(Records for processing):
++++

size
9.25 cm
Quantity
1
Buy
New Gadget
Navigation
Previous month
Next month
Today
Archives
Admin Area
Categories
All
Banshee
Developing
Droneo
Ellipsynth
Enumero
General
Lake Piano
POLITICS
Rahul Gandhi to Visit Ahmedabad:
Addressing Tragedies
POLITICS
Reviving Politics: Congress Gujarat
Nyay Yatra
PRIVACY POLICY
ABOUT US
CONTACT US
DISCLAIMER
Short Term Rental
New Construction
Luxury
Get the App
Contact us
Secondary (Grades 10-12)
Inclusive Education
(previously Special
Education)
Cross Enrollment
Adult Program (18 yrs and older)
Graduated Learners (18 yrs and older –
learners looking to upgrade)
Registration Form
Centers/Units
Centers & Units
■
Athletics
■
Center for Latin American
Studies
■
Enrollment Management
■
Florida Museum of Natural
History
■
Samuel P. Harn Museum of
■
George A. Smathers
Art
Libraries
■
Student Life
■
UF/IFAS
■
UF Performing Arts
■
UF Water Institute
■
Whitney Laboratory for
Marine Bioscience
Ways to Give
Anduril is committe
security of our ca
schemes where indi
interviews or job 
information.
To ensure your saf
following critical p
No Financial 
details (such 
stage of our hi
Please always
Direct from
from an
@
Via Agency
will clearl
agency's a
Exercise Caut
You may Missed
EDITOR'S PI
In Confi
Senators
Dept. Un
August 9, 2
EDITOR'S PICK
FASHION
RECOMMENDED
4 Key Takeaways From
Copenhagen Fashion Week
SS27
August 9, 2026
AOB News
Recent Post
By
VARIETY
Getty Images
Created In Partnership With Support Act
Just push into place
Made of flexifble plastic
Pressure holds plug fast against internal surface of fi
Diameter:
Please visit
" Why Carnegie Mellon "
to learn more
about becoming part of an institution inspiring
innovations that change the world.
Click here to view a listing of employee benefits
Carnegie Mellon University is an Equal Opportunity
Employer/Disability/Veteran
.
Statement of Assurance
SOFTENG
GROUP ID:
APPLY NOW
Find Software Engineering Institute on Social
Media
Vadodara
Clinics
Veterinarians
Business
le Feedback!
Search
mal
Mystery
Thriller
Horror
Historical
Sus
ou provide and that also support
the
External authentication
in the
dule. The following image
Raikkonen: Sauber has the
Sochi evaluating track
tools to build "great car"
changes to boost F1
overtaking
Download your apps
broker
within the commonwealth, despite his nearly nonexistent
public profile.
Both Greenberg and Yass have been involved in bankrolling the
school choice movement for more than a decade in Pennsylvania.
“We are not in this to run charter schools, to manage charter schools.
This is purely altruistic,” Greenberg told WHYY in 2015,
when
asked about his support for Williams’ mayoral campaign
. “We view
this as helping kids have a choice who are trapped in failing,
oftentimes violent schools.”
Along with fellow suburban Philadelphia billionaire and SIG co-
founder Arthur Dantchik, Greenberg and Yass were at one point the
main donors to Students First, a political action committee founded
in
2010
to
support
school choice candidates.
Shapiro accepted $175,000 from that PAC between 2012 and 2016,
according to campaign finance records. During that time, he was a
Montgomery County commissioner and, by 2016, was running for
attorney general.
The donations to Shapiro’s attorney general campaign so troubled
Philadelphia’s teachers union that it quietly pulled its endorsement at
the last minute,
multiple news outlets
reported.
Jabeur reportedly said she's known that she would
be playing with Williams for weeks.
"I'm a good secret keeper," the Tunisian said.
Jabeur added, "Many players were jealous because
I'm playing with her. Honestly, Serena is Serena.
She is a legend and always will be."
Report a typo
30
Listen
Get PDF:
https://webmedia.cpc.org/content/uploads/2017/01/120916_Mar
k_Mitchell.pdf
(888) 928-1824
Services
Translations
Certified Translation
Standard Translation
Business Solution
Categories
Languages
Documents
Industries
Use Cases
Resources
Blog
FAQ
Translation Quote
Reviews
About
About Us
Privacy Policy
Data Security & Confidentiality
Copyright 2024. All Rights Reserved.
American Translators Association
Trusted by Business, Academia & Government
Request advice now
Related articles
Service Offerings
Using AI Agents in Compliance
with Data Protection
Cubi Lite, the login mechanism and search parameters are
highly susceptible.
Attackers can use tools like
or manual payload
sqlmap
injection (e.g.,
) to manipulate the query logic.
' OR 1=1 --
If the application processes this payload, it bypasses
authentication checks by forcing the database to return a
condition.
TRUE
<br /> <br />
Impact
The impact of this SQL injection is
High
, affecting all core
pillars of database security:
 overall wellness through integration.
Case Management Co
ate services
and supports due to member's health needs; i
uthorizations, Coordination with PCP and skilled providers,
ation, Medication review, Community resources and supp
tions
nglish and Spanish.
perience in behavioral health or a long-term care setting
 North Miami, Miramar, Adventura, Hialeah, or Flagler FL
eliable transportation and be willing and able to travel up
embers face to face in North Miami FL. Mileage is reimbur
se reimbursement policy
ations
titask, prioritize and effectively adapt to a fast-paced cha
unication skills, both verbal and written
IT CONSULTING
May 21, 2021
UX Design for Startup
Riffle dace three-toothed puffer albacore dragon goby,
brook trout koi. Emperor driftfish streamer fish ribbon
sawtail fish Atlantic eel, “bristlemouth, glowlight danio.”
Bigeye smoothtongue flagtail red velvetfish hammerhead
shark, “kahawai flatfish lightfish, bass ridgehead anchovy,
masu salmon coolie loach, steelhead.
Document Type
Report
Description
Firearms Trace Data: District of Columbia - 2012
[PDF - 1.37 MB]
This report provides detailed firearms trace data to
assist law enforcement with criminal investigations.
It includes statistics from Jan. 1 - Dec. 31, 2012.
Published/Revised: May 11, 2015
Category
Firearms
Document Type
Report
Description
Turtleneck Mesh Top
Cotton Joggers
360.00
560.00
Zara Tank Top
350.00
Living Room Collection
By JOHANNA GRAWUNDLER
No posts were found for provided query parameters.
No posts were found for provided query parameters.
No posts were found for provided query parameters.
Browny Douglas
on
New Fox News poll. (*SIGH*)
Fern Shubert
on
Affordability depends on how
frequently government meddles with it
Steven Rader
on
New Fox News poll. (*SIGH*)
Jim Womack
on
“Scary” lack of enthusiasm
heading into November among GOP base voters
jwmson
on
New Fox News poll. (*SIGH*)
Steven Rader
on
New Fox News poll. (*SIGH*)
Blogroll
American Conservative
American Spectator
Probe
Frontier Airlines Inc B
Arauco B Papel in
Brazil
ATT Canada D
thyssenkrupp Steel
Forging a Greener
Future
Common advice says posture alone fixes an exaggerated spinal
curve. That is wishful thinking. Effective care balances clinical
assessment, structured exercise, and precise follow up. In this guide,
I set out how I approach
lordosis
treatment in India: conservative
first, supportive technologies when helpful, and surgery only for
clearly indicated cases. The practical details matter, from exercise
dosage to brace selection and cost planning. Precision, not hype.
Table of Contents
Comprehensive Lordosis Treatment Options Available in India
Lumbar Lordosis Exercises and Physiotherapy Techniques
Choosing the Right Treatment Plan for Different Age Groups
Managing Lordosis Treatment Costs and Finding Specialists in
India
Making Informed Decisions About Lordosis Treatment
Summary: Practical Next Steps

++++

(Exercise instructions):
Copy out, exactly and alone, the lines of the entries above between the ones holding "will clearl" and "Created In Partnership With Support Act", inclusive.

(Finished task):
will clearl
agency's a
Exercise Caut
You may Missed
EDITOR'S PI
In Confi
Senators
Dept. Un
August 9, 2
EDITOR'S PICK
FASHION
RECOMMENDED
4 Key Takeaways From
Copenhagen Fashion Week
SS27
August 9, 2026
AOB News
Recent Post
By
VARIETY
Getty Images
Created In Partnership With Support Act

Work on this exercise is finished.